---- EXERCISE INPUT
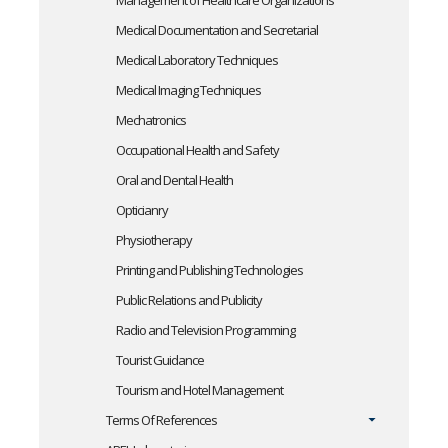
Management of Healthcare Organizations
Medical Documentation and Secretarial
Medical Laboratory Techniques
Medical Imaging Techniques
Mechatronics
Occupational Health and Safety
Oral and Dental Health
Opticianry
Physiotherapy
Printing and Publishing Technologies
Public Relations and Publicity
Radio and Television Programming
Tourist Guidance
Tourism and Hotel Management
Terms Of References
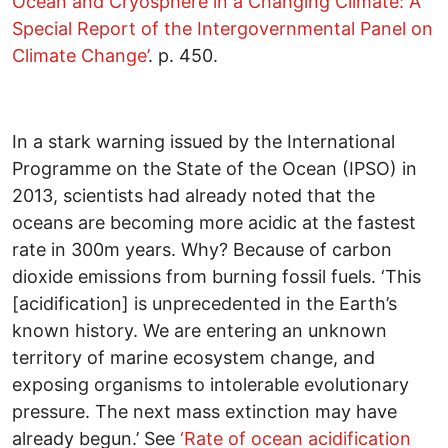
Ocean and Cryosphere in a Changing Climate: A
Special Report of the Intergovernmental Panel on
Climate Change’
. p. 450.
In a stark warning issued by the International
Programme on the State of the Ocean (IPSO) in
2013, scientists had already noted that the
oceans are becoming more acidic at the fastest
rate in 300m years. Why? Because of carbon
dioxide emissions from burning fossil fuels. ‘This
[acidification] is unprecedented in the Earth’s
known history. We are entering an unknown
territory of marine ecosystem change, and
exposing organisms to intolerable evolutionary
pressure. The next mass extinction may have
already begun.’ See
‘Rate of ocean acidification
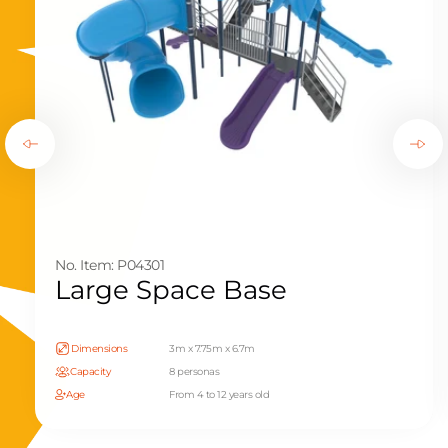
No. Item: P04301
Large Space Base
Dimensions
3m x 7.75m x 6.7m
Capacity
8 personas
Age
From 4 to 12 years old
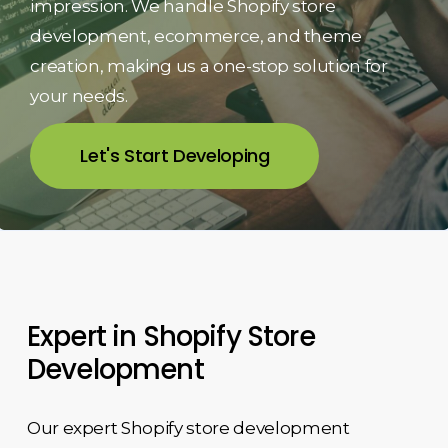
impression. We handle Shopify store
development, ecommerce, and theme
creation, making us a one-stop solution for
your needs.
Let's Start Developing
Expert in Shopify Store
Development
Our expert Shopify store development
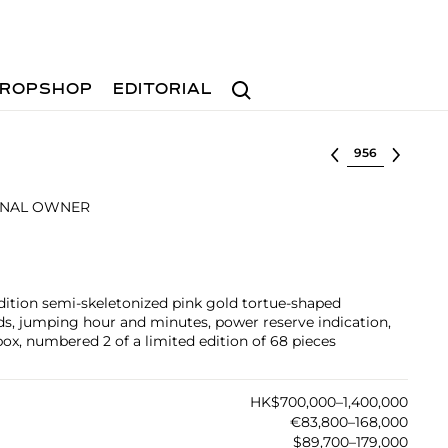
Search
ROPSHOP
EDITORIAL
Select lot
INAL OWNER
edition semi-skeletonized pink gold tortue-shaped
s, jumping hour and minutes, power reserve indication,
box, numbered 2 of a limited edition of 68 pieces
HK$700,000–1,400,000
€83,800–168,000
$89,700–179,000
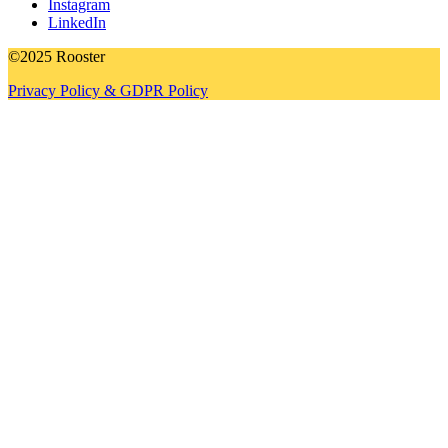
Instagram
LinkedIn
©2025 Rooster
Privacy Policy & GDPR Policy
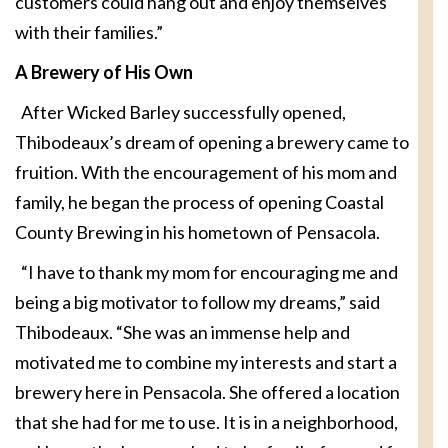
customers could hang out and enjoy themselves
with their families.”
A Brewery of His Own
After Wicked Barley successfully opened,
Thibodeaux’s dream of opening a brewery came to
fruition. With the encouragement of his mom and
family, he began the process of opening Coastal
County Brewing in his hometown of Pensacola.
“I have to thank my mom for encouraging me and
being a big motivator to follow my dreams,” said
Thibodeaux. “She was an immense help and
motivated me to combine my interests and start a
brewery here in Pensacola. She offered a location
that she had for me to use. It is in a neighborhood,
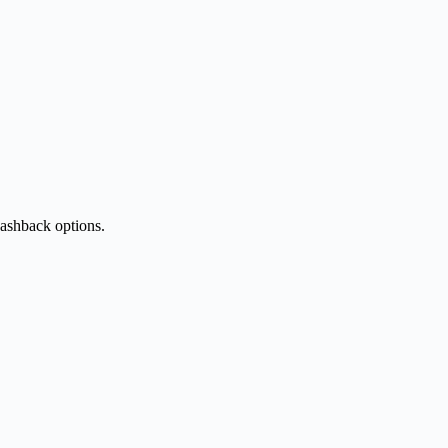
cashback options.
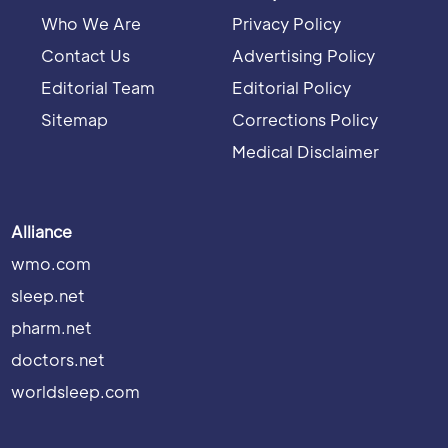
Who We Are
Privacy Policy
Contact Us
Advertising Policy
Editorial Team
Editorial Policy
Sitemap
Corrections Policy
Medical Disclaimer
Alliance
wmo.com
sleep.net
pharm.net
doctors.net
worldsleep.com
--------
* [DIRECTIONS FOR THIS TASK]: Restate all of the material word for word. Keep out every picture.

* [RESULT OF THIS TASK]:
Management of Healthcare Organizations
Medical Documentation and Secretarial
Medical Laboratory Techniques
Medical Imaging Techniques
Mechatronics
Occupational Health and Safety
Oral and Dental Health
Opticianry
Physiotherapy
Printing and Publishing Technologies
Public Relations and Publicity
Radio and Television Programming
Tourist Guidance
Tourism and Hotel Management
Terms Of References
Ocean and Cryosphere in a Changing Climate: A
Special Report of the Intergovernmental Panel on
Climate Change’
. p. 450.
In a stark warning issued by the International
Programme on the State of the Ocean (IPSO) in
2013, scientists had already noted that the
oceans are becoming more acidic at the fastest
rate in 300m years. Why? Because of carbon
dioxide emissions from burning fossil fuels. ‘This
[acidification] is unprecedented in the Earth’s
known history. We are entering an unknown
territory of marine ecosystem change, and
exposing organisms to intolerable evolutionary
pressure. The next mass extinction may have
already begun.’ See
‘Rate of ocean acidification
No. Item: P04301
Large Space Base
Dimensions
3m x 7.75m x 6.7m
Capacity
8 personas
Age
From 4 to 12 years old
impression. We handle Shopify store
development, ecommerce, and theme
creation, making us a one-stop solution for
your needs.
Let's Start Developing
Expert in Shopify Store
Development
Our expert Shopify store development
Search
ROPSHOP
EDITORIAL
Select lot
INAL OWNER
edition semi-skeletonized pink gold tortue-shaped
s, jumping hour and minutes, power reserve indication,
box, numbered 2 of a limited edition of 68 pieces
HK$700,000–1,400,000
€83,800–168,000
$89,700–179,000
Instagram
LinkedIn
©2025 Rooster
Privacy Policy & GDPR Policy
customers could hang out and enjoy themselves
with their families.”
A Brewery of His Own
After Wicked Barley successfully opened,
Thibodeaux’s dream of opening a brewery came to
fruition. With the encouragement of his mom and
family, he began the process of opening Coastal
County Brewing in his hometown of Pensacola.
“I have to thank my mom for encouraging me and
being a big motivator to follow my dreams,” said
Thibodeaux. “She was an immense help and
motivated me to combine my interests and start a
brewery here in Pensacola. She offered a location
that she had for me to use. It is in a neighborhood,
cashback options.
Who We Are
Privacy Policy
Contact Us
Advertising Policy
Editorial Team
Editorial Policy
Sitemap
Corrections Policy
Medical Disclaimer
Alliance
wmo.com
sleep.net
pharm.net
doctors.net
worldsleep.com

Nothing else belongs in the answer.